→ The records:
☆ ☆ ☆ ☆ ☆ ☆ ☆

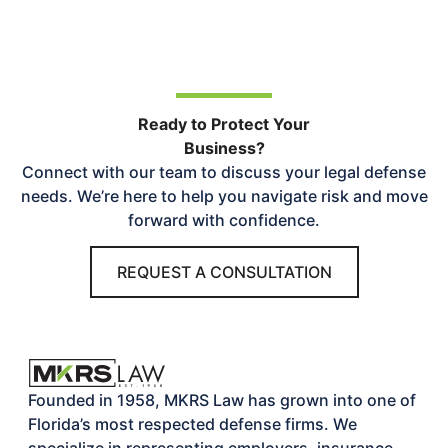
Ready to Protect Your
Business?
Connect with our team to discuss your legal defense
needs. We’re here to help you navigate risk and move
forward with confidence.
REQUEST A CONSULTATION
Founded in 1958, MKRS Law has grown into one of
Florida’s most respected defense firms. We
specialize in representing employers, insurance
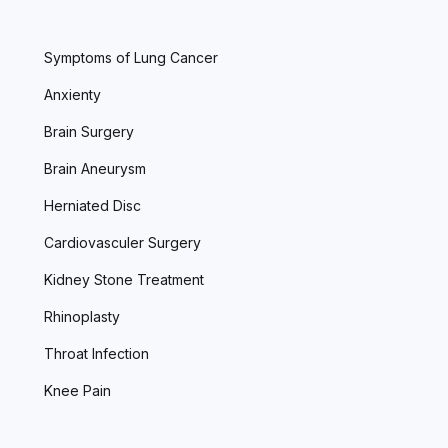
Symptoms of Lung Cancer
Anxienty
Brain Surgery
Brain Aneurysm
Herniated Disc
Cardiovasculer Surgery
Kidney Stone Treatment
Rhinoplasty
Throat Infection
Knee Pain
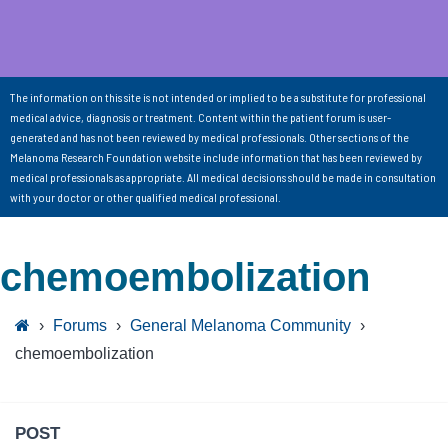
The information on this site is not intended or implied to be a substitute for professional
medical advice, diagnosis or treatment. Content within the patient forum is user-
generated and has not been reviewed by medical professionals. Other sections of the
Melanoma Research Foundation website include information that has been reviewed by
medical professionals as appropriate. All medical decisions should be made in consultation
with your doctor or other qualified medical professional.
chemoembolization
›
Forums
›
General Melanoma Community
›
chemoembolization
POST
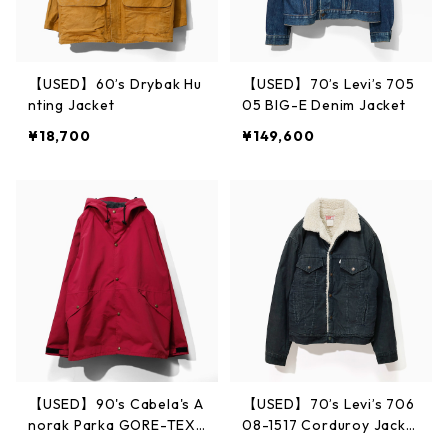
【USED】60’s Drybak Hu
【USED】70’s Levi’s 705
nting Jacket
05 BIG-E Denim Jacket
¥18,700
¥149,600
【USED】90's Cabela's A
【USED】70’s Levi’s 706
norak Parka GORE-TEX
08-1517 Corduroy Jacke
Made in USA L
t 38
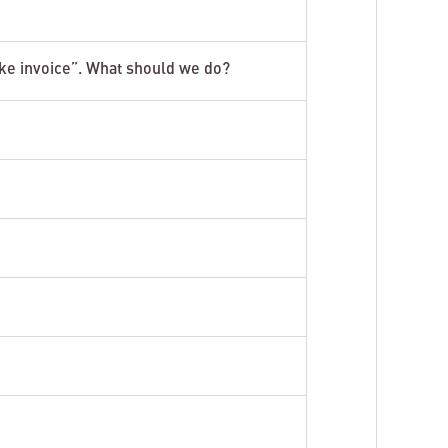
ake invoice”. What should we do?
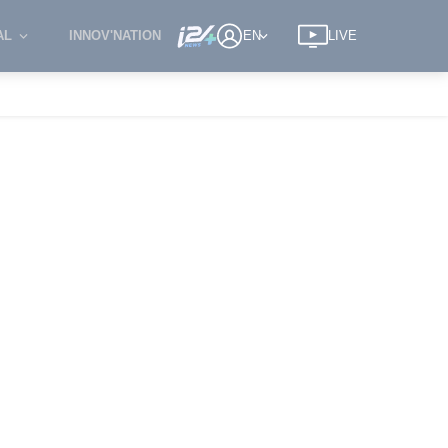
AL
INNOV'NATION
EN
LIVE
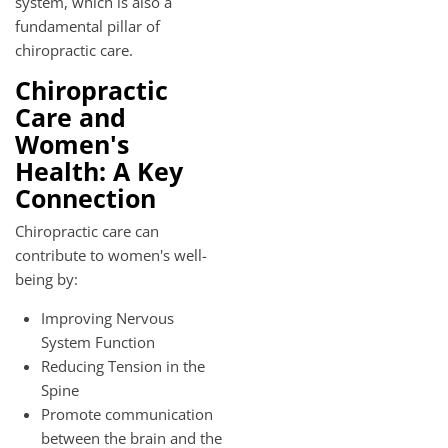
system, which is also a
fundamental pillar of
chiropractic care.
Chiropractic
Care and
Women's
Health: A Key
Connection
Chiropractic care can
contribute to women's well-
being by:
Improving Nervous
System Function
Reducing Tension in the
Spine
Promote communication
between the brain and the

☆ ☆ ☆ ☆ ☆ ☆ ☆

→ Instructions for the task: Transcribe all of the records exactly, without reproducing their pictures.

→ Answer section:
Ready to Protect Your
Business?
Connect with our team to discuss your legal defense
needs. We’re here to help you navigate risk and move
forward with confidence.
REQUEST A CONSULTATION
Founded in 1958, MKRS Law has grown into one of
Florida’s most respected defense firms. We
specialize in representing employers, insurance
Symptoms of Lung Cancer
Anxienty
Brain Surgery
Brain Aneurysm
Herniated Disc
Cardiovasculer Surgery
Kidney Stone Treatment
Rhinoplasty
Throat Infection
Knee Pain
The information on this site is not intended or implied to be a substitute for professional
medical advice, diagnosis or treatment. Content within the patient forum is user-
generated and has not been reviewed by medical professionals. Other sections of the
Melanoma Research Foundation website include information that has been reviewed by
medical professionals as appropriate. All medical decisions should be made in consultation
with your doctor or other qualified medical professional.
chemoembolization
›
Forums
›
General Melanoma Community
›
chemoembolization
POST
【USED】60’s Drybak Hu
【USED】70’s Levi’s 705
nting Jacket
05 BIG-E Denim Jacket
¥18,700
¥149,600
【USED】90's Cabela's A
【USED】70’s Levi’s 706
norak Parka GORE-TEX
08-1517 Corduroy Jacke
Made in USA L
t 38
ake invoice”. What should we do?
AL
INNOV'NATION
EN
LIVE
system, which is also a
fundamental pillar of
chiropractic care.
Chiropractic
Care and
Women's
Health: A Key
Connection
Chiropractic care can
contribute to women's well-
being by:
Improving Nervous
System Function
Reducing Tension in the
Spine
Promote communication
between the brain and the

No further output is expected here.